INSTRUCTIONS FOR THE TASK
Restate only the tail of the data below, starting at the line that contains "Stay connected with us!" and including the last line, word for word.

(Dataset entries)
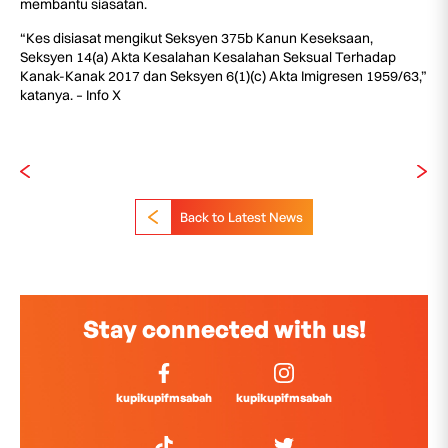
membantu siasatan.
“Kes disiasat mengikut Seksyen 375b Kanun Keseksaan,
Seksyen 14(a) Akta Kesalahan Kesalahan Seksual Terhadap
Kanak-Kanak 2017 dan Seksyen 6(1)(c) Akta Imigresen 1959/63,”
katanya. – Info X
Back to Latest News
Stay connected with us!
kupikupifmsabah
kupikupifmsabah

SOLVED EXERCISE
Stay connected with us!
kupikupifmsabah
kupikupifmsabah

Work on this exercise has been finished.